===== Records for the task =====
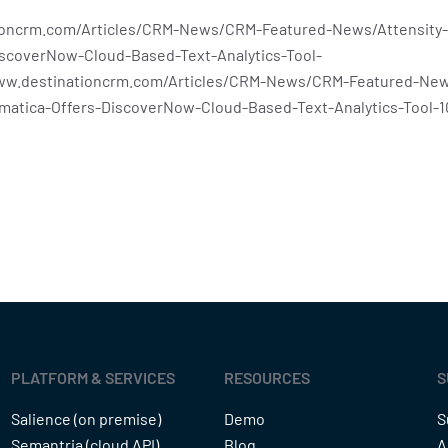
ioncrm.com/Articles/CRM-News/CRM-Featured-News/Attensity-
iscoverNow-Cloud-Based-Text-Analytics-Tool-
www.destinationcrm.com/Articles/CRM-News/CRM-Featured-New
rmatica-Offers-DiscoverNow-Cloud-Based-Text-Analytics-Tool-1
PLATFORM & SERVICES
RESOURCES
S
Salience (on premise)
Demo
S
Semantria (cloud API)
Blog
A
=====
Exercise: Only the lines containing the word "Text" should be returned from the data above.

Worked solution:
iscoverNow-Cloud-Based-Text-Analytics-Tool-
rmatica-Offers-DiscoverNow-Cloud-Based-Text-Analytics-Tool-1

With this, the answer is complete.